▶ TASK STATEMENT
Among the entries below, find the lines with the word "resize" and return them.

Saved data entries:
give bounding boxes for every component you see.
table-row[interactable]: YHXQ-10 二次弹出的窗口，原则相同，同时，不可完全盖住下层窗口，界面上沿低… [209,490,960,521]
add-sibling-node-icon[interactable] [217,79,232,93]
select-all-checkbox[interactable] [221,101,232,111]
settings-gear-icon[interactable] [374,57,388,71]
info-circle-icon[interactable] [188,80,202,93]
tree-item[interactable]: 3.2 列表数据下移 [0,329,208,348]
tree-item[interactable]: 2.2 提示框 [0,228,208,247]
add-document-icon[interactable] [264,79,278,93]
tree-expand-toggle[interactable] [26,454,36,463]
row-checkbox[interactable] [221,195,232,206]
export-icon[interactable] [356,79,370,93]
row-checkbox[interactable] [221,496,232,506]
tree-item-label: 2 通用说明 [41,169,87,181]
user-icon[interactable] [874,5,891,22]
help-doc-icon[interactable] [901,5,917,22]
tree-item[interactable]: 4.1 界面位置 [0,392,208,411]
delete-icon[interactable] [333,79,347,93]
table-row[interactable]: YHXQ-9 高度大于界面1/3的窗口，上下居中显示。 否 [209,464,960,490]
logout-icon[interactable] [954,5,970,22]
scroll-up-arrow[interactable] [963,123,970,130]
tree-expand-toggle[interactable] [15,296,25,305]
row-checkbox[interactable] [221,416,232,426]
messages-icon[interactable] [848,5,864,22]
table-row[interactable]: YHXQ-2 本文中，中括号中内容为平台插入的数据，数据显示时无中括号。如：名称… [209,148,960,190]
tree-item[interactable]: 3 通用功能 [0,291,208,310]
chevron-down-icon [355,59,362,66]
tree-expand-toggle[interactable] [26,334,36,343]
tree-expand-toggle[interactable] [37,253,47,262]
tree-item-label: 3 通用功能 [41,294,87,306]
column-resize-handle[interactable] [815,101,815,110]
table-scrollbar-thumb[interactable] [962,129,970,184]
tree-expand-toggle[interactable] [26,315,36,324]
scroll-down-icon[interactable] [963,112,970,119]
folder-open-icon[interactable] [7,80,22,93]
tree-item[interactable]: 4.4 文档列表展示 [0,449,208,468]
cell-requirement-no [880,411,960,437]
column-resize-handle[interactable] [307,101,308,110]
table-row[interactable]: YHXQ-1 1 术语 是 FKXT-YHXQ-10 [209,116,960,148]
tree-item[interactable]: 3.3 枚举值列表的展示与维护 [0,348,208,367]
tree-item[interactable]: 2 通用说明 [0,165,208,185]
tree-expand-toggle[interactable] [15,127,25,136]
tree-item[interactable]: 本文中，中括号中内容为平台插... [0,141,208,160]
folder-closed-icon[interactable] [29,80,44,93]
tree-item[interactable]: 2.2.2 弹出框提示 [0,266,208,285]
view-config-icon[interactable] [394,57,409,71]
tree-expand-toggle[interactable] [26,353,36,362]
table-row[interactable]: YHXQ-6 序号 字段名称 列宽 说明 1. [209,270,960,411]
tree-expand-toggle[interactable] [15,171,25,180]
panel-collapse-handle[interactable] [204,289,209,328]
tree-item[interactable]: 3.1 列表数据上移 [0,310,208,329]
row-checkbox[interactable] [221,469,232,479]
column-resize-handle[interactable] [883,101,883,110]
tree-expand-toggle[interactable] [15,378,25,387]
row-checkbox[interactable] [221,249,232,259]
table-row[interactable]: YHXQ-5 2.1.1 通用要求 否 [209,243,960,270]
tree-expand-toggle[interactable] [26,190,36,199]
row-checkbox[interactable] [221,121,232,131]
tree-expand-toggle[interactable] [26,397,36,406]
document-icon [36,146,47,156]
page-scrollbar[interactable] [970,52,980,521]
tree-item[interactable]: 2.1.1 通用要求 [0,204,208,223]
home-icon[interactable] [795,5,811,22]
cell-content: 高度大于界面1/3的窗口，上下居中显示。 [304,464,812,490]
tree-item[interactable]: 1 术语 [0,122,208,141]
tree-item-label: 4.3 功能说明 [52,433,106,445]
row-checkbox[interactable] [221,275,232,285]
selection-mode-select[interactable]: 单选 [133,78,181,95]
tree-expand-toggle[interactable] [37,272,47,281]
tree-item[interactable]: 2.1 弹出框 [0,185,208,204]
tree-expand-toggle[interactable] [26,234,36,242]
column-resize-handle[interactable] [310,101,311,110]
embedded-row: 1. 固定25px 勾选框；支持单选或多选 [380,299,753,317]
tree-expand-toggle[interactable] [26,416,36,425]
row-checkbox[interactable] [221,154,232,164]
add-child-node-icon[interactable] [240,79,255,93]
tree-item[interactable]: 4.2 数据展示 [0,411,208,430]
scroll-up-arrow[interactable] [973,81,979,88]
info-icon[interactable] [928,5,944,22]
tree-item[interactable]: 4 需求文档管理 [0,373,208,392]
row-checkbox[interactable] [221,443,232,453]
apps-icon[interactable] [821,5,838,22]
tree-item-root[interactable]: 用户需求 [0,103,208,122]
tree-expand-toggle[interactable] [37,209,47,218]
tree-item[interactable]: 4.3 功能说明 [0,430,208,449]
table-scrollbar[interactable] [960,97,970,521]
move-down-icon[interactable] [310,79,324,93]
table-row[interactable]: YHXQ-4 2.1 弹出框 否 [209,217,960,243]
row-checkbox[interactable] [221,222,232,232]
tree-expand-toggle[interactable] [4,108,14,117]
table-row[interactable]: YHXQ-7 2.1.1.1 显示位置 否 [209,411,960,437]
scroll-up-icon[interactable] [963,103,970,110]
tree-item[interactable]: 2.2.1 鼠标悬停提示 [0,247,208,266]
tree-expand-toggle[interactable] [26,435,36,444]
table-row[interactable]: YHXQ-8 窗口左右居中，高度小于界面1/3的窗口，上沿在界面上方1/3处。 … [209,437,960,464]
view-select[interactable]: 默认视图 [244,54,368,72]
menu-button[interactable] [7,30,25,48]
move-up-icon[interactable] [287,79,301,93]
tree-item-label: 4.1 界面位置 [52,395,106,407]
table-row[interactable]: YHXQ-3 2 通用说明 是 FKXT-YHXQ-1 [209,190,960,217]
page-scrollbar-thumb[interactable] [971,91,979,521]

▶ EXERCISE OUTPUT
column-resize-handle[interactable] [815,101,815,110]
column-resize-handle[interactable] [307,101,308,110]
column-resize-handle[interactable] [883,101,883,110]
column-resize-handle[interactable] [310,101,311,110]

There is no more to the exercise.